Consciente da possibilidade de extradição, Zambelli, que também possui cidadania italiana, trabalha para prometer que, caso retorne ao Brasil, haja saudação inteiro às garantias legais. O dossiê, dividido em dez capítulos, apresenta argumentos técnicos, sem ataques, mas denuncia irregularidades claras e perigosas no processo — o que põe em xeque a isenção do STF, já criticado por sua atuação política seletiva.
A resguardo da deputada compara seu caso ao de Henrique Pizzolato, ex-diretor do Banco do Brasil sentenciado no Mensalão petista. À estação, a Justiça italiana rejeitou sua extradição inicialmente por considerar degradantes as condições das prisões brasileiras. Agora, os advogados de Zambelli apelam para o mesmo princípio: impedir que uma parlamentar eleita seja submetida a um sistema carcerário que viola francamente os direitos humanos.
O jurisconsulto Fábio Pagnozzi, técnico em Recta e Moral, reforça a tese com base em tratados internacionais, porquê o Pacto de San José da Costa Rica, a Convenção Europeia de Direitos Humanos e o tratado Brasil-Itália. Ele sustenta que o STF ignorou garantias constitucionais básicas e que o processo contra Zambelli está contaminado por vícios jurídicos e perseguição ideológica — o que fere o devido processo lícito e compromete a imparcialidade.

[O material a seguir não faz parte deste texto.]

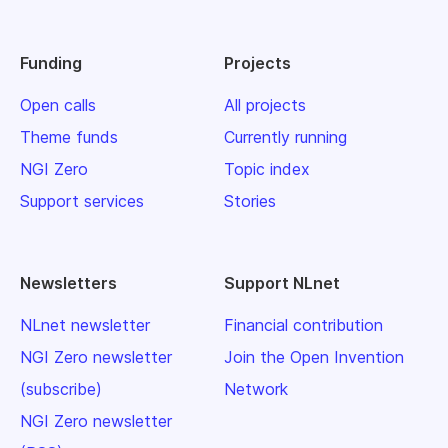
Funding
Projects
Open calls
All projects
Theme funds
Currently running
NGI Zero
Topic index
Support services
Stories
Newsletters
Support NLnet
NLnet newsletter
Financial contribution
NGI Zero newsletter
Join the Open Invention
(subscribe)
Network
NGI Zero newsletter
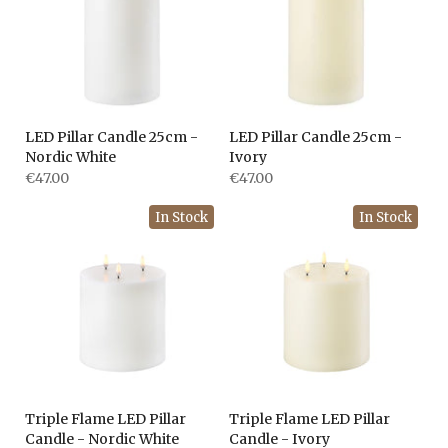
LED Pillar Candle 25cm -
LED Pillar Candle 25cm -
Nordic White
Ivory
€47.00
€47.00
In Stock
In Stock
Triple Flame LED Pillar
Triple Flame LED Pillar
Candle - Nordic White
Candle - Ivory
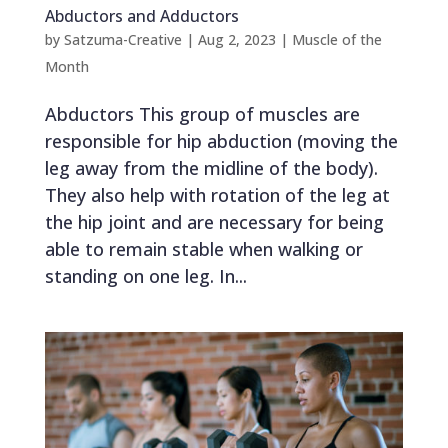
Abductors and Adductors
by
Satzuma-Creative
|
Aug 2, 2023
|
Muscle of the
Month
Abductors This group of muscles are
responsible for hip abduction (moving the
leg away from the midline of the body).
They also help with rotation of the leg at
the hip joint and are necessary for being
able to remain stable when walking or
standing on one leg. In...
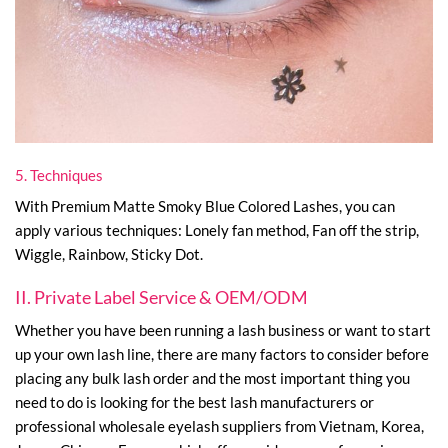
5. Techniques
With Premium Matte Smoky Blue Colored Lashes, you can
apply various techniques: Lonely fan method, Fan off the strip,
Wiggle, Rainbow, Sticky Dot.
II. Private Label Service & OEM/ODM
Whether you have been running a lash business or want to start
up your own lash line, there are many factors to consider before
placing any bulk lash order and the most important thing you
need to do is looking for the best lash manufacturers or
professional wholesale eyelash suppliers from Vietnam, Korea,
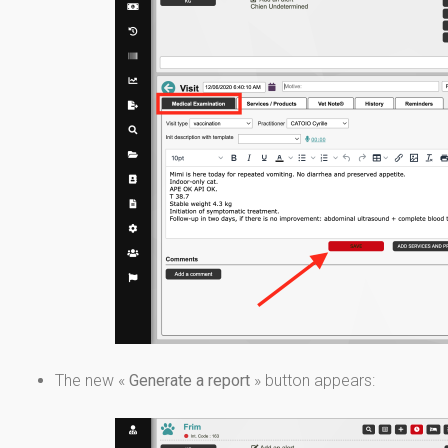
The new «
Generate a report
» button appears:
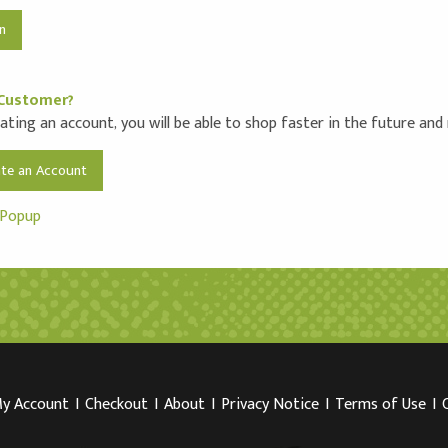
Customer?
ating an account, you will be able to shop faster in the future and
ate an Account
 Popup
y Account
I
Checkout
I
About
I
Privacy Notice
I
Terms of Use
I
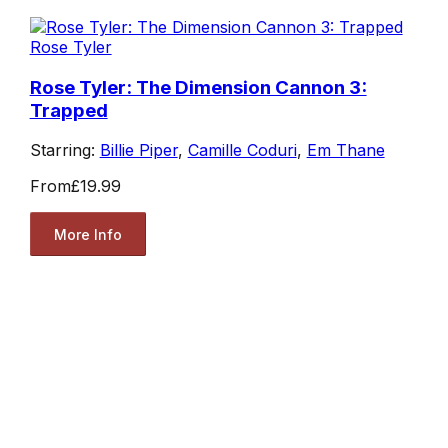
Rose Tyler
Rose Tyler: The Dimension Cannon 3:
Trapped
Starring:
Billie Piper
,
Camille Coduri
,
Em Thane
From
£19.99
More Info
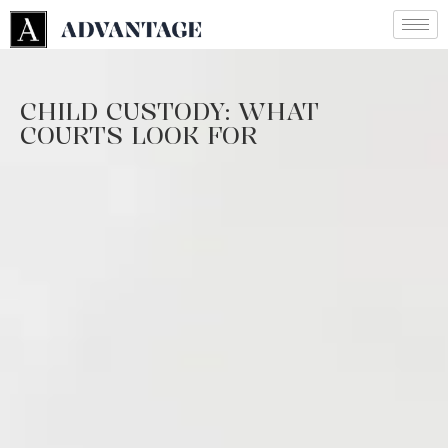
CHILD CUSTODY: WHAT
COURTS LOOK FOR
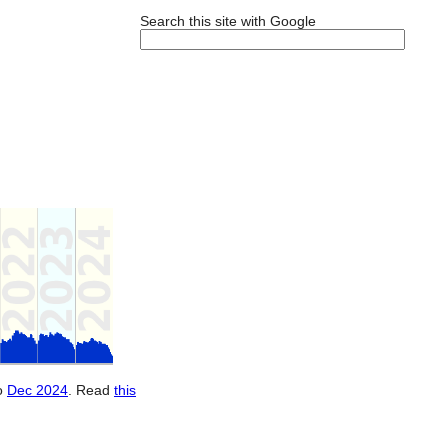
Search this site with Google
o
Dec 2024
. Read
this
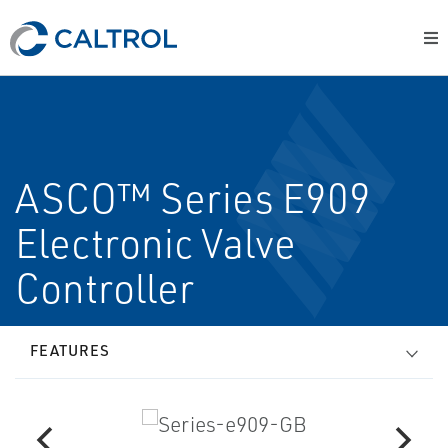
ASCO™ Series E909
Electronic Valve
Controller
FEATURES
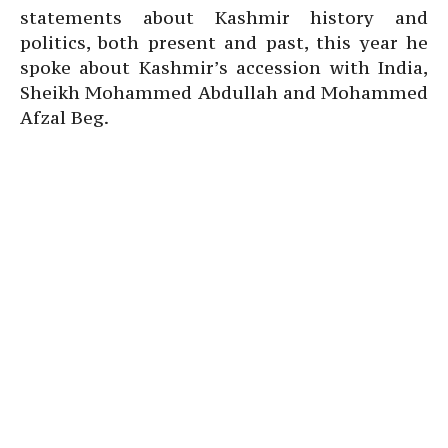
statements about Kashmir history and
politics, both present and past, this year he
spoke about Kashmir’s accession with India,
Sheikh Mohammed Abdullah and Mohammed
Afzal Beg.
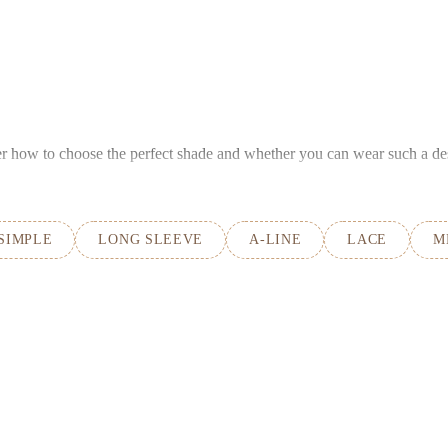
ver how to choose the perfect shade and whether you can wear such a de
SIMPLE
LONG SLEEVE
A-LINE
LACE
M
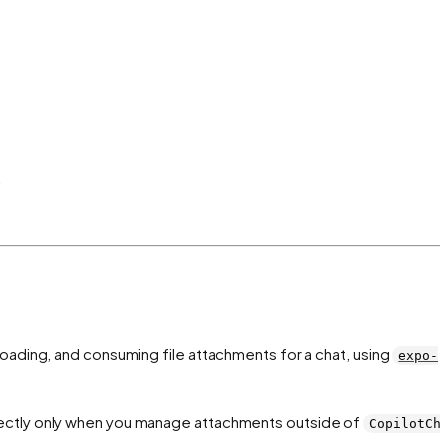
.
loading, and consuming file attachments for a chat, using
expo-
ectly only when you manage attachments outside of
CopilotCh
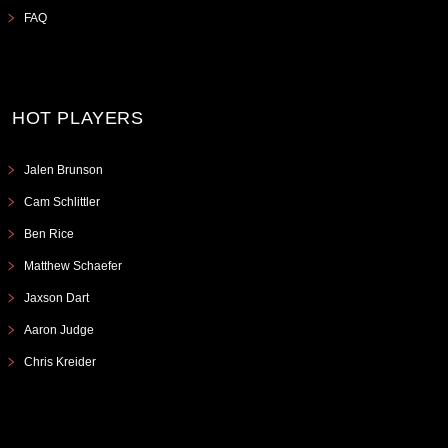
FAQ
HOT PLAYERS
Jalen Brunson
Cam Schlittler
Ben Rice
Matthew Schaefer
Jaxson Dart
Aaron Judge
Chris Kreider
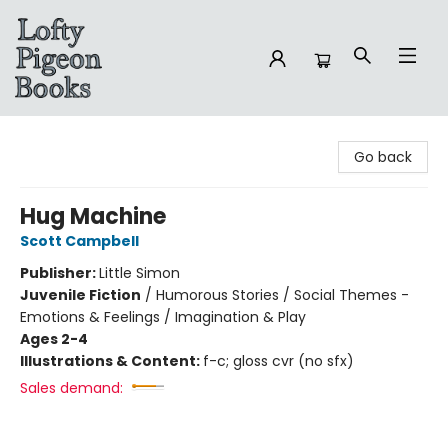
Lofty Pigeon Books
Go back
Hug Machine
Scott Campbell
Publisher:
Little Simon
Juvenile Fiction
/
Humorous Stories / Social Themes -
Emotions & Feelings / Imagination & Play
Ages 2-4
Illustrations & Content:
f-c; gloss cvr (no sfx)
Sales demand:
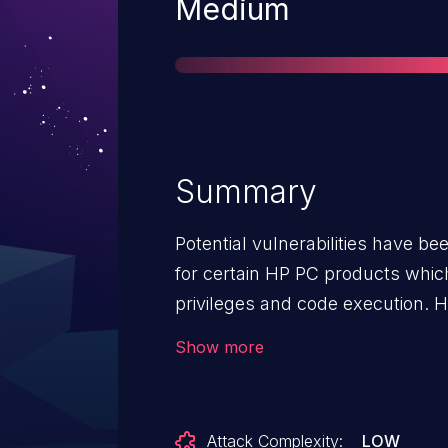
Severity
Medium
Summary
Potential vulnerabilities have be
for certain HP PC products whic
privileges and code execution. HP is releasing firmware updates
to mitigate the potential vulnerabi
Show more
Attack Complexity:
LOW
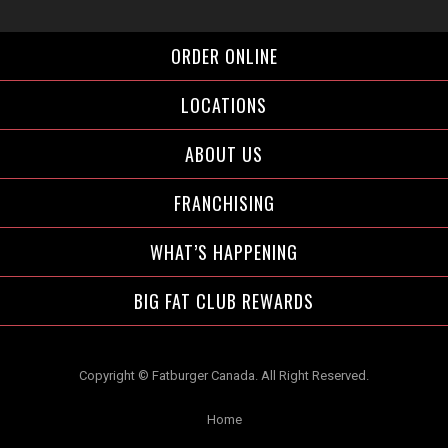
Facebook">
Instagram">
Twitter">
ORDER ONLINE
LOCATIONS
ABOUT US
FRANCHISING
WHAT’S HAPPENING
BIG FAT CLUB REWARDS
Copyright © Fatburger Canada. All Right Reserved.
Home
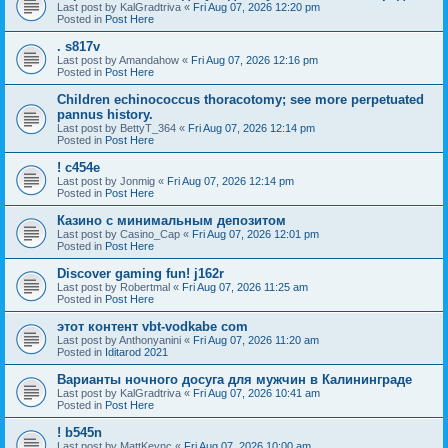
Last post by
KalGradtriva
«
Fri Aug 07, 2026 12:20 pm
Posted in
Post Here
. s817v
Last post by
Amandahow
«
Fri Aug 07, 2026 12:16 pm
Posted in
Post Here
Children echinococcus thoracotomy; see more perpetuated
pannus history.
Last post by
BettyT_364
«
Fri Aug 07, 2026 12:14 pm
Posted in
Post Here
! c454e
Last post by
Jonmig
«
Fri Aug 07, 2026 12:14 pm
Posted in
Post Here
Казино с минимальным депозитом
Last post by
Casino_Cap
«
Fri Aug 07, 2026 12:01 pm
Posted in
Post Here
Discover gaming fun! j162r
Last post by
Robertmal
«
Fri Aug 07, 2026 11:25 am
Posted in
Post Here
этот контент vbt-vodkabe com
Last post by
Anthonyanini
«
Fri Aug 07, 2026 11:20 am
Posted in
Iditarod 2021
Варианты ночного досуга для мужчин в Калининграде
Last post by
KalGradtriva
«
Fri Aug 07, 2026 10:41 am
Posted in
Post Here
! b545n
Last post by
MattKeync
«
Fri Aug 07, 2026 10:00 am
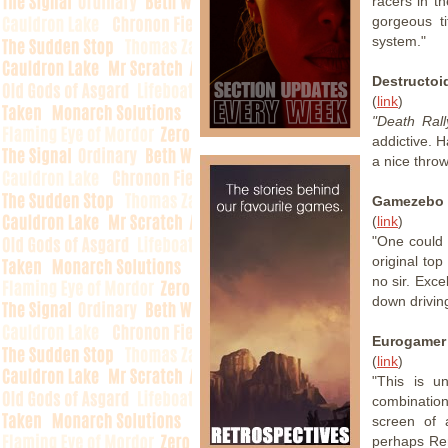
racers in th
gorgeous t
system."
Destructoi
(
link
)
"Death Rall
addictive. 
a nice throw
Gamezebo
(
link
)
"One could 
original to
no sir. Exc
down drivin
Eurogamer
(
link
)
"This is u
combination 
screen of 
perhaps Rem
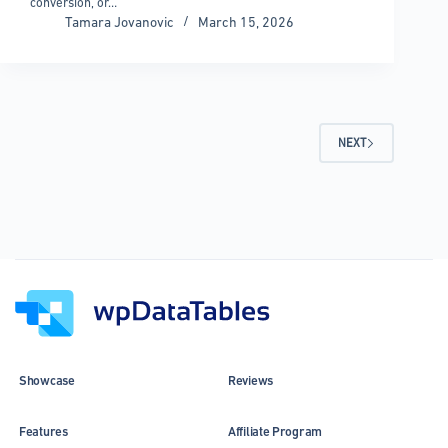
conversion, or…
Tamara Jovanovic
March 15, 2026
NEXT
Showcase
Reviews
Features
Affiliate Program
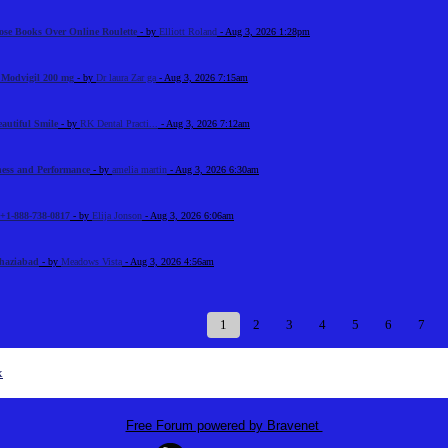
ose Books Over Online Roulette
- by
Elliott Roland
- Aug 3, 2026 1:28pm
n Modvigil 200 mg
- by
Dr laura Zar ga
- Aug 3, 2026 7:15am
eautiful Smile
- by
RK Dental Practi...
- Aug 3, 2026 7:12am
tness and Performance
- by
amelia martin
- Aug 3, 2026 6:30am
+1-888-738-0817
- by
Elija Jonson
- Aug 3, 2026 6:06am
Ghaziabad
- by
Meadows Vista
- Aug 3, 2026 4:56am
1
2
3
4
5
6
7
x
Free Forum powered by Bravenet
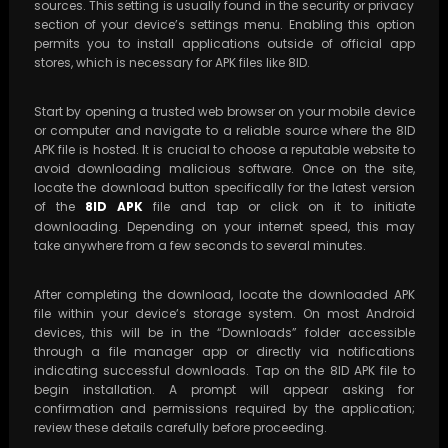
sources. This setting is usually found in the security or privacy
section of your device’s settings menu. Enabling this option
permits you to install applications outside of official app
stores, which is necessary for APK files like 8ID.
Start by opening a trusted web browser on your mobile device
or computer and navigate to a reliable source where the 8ID
APK file is hosted. It is crucial to choose a reputable website to
avoid downloading malicious software. Once on the site,
locate the download button specifically for the latest version
of the
8ID APK
file and tap or click on it to initiate
downloading. Depending on your internet speed, this may
take anywhere from a few seconds to several minutes.
After completing the download, locate the downloaded APK
file within your device’s storage system. On most Android
devices, this will be in the “Downloads” folder accessible
through a file manager app or directly via notifications
indicating successful downloads. Tap on the 8ID APK file to
begin installation. A prompt will appear asking for
confirmation and permissions required by the application;
review these details carefully before proceeding.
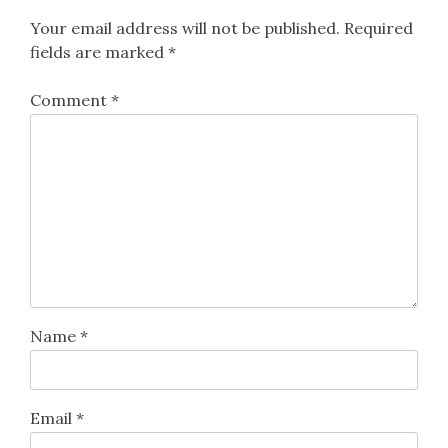
Your email address will not be published.
Required
fields are marked
*
Comment
*
Name
*
Email
*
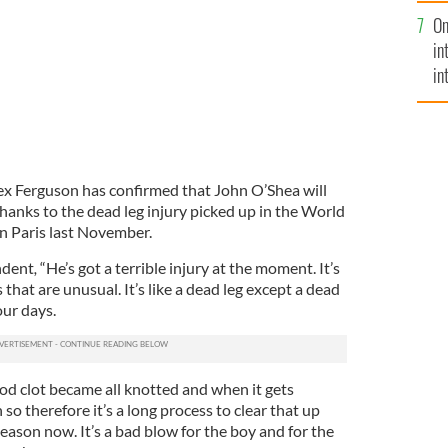
se
On
mi
in
in
No
x Ferguson has confirmed that John O’Shea will
thanks to the dead leg injury picked up in the World
in Paris last November.
ndent
,
“He’s got a terrible injury at the moment. It’s
s that are unusual. It’s like a dead leg except a dead
our days.
od clot became all knotted and when it gets
 so therefore it’s a long process to clear that up
season now. It’s a bad blow for the boy and for the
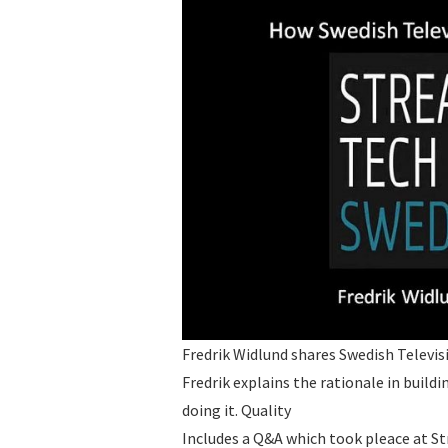
Fredrik Widlund shares Swedish Televis
Fredrik explains the rationale in buil
doing it. Quality
Includes a Q&A which took pleace at S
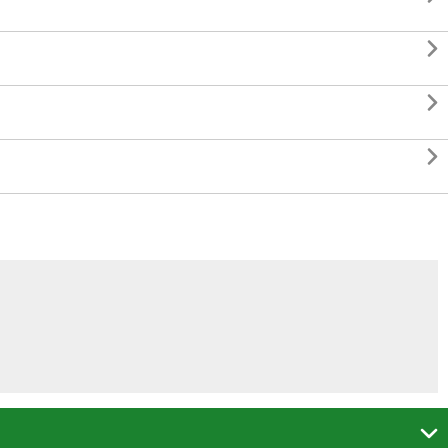




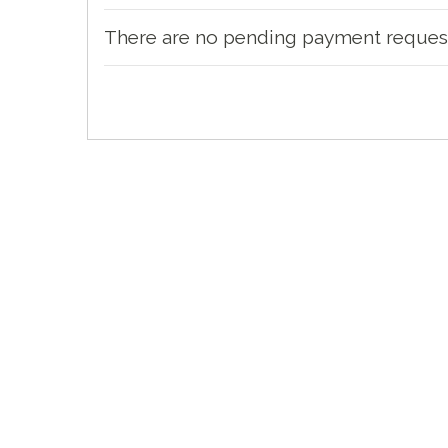
There are no pending payment reques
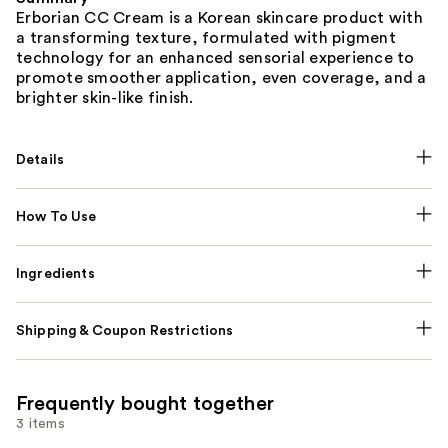
Erborian CC Cream is a Korean skincare product with
a transforming texture, formulated with pigment
technology for an enhanced sensorial experience to
promote smoother application, even coverage, and a
brighter skin-like finish.
Details
How To Use
Ingredients
Shipping & Coupon Restrictions
Frequently bought together
3 items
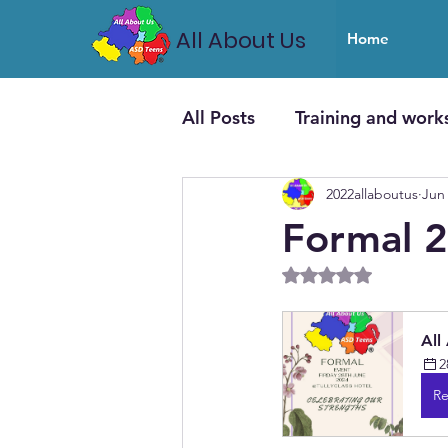
All About Us
Home
All Posts
Training and work
2022allaboutus
Jun 
Formal 
Rated NaN out of 5
All
2
Re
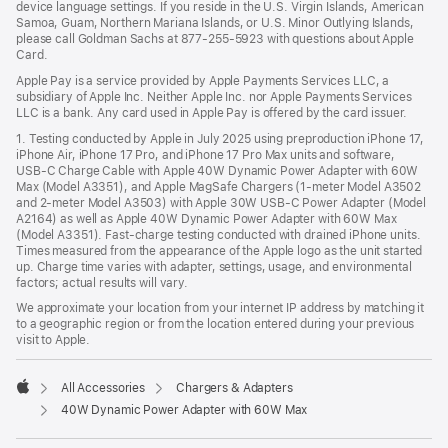
device language settings. If you reside in the U.S. Virgin Islands, American
Samoa, Guam, Northern Mariana Islands, or U.S. Minor Outlying Islands,
please call Goldman Sachs at 877-255-5923 with questions about Apple
Card.
Apple Pay is a service provided by Apple Payments Services LLC, a
subsidiary of Apple Inc. Neither Apple Inc. nor Apple Payments Services
LLC is a bank. Any card used in Apple Pay is offered by the card issuer.
1. Testing conducted by Apple in July 2025 using preproduction iPhone 17,
iPhone Air, iPhone 17 Pro, and iPhone 17 Pro Max units and software,
USB‑C Charge Cable with Apple 40W Dynamic Power Adapter with 60W
Max (Model A3351), and Apple MagSafe Chargers (1-meter Model A3502
and 2-meter Model A3503) with Apple 30W USB-C Power Adapter (Model
A2164) as well as Apple 40W Dynamic Power Adapter with 60W Max
(Model A3351). Fast-charge testing conducted with drained iPhone units.
Times measured from the appearance of the Apple logo as the unit started
up. Charge time varies with adapter, settings, usage, and environmental
factors; actual results will vary.
We approximate your location from your internet IP address by matching it
to a geographic region or from the location entered during your previous
visit to Apple.
All Accessories
Chargers & Adapters
Apple
40W Dynamic Power Adapter with 60W Max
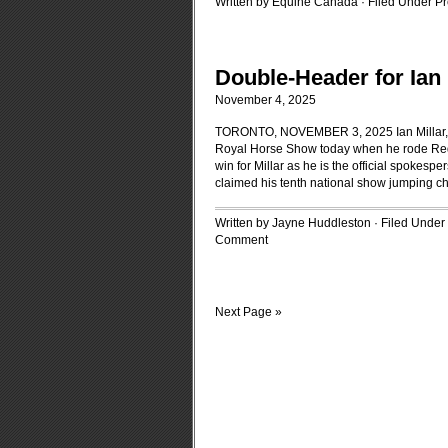
Written by Equine Canada · Filed Under
Pr
Double-Header for Ian 
November 4, 2025
TORONTO, NOVEMBER 3, 2025 Ian Millar, of 
Royal Horse Show today when he rode Redefi
win for Millar as he is the official spokesp
claimed his tenth national show jumping cha
Written by Jayne Huddleston · Filed Under
Comment
Next Page »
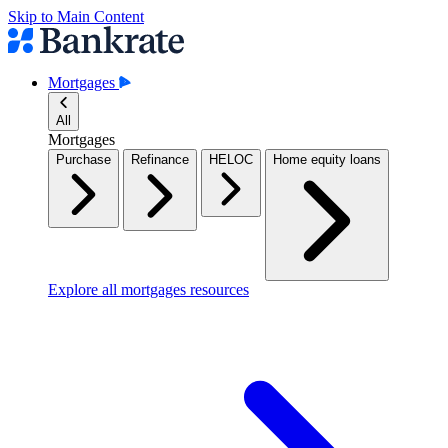
Skip to Main Content
Mortgages
All
Mortgages
Purchase
Refinance
HELOC
Home equity loans
Explore all mortgages resources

Pagnozzi é direto: “a crise humanitária nas prisões brasileiras é amplamente documentada, sendo intolerável que uma cidadã italiana e parlamentar eleita seja entregue a um sistema que a coloca sob risco real de doesto”. A resguardo não pede favorecimento, mas saudação aos direitos mínimos garantidos em qualquer democracia — alguma coisa que parece ausente na conduta atual do STF.
Caso a extradição se concretize, a expectativa é de que entidades internacionais monitorem a pena ou até autorizem o cumprimento em solo italiano. O cenário escancara não exclusivamente a fragilidade do sistema judicial brasílio sob o comando de Moraes, mas também a crescente suspicácia internacional sobre o rumo da democracia no país.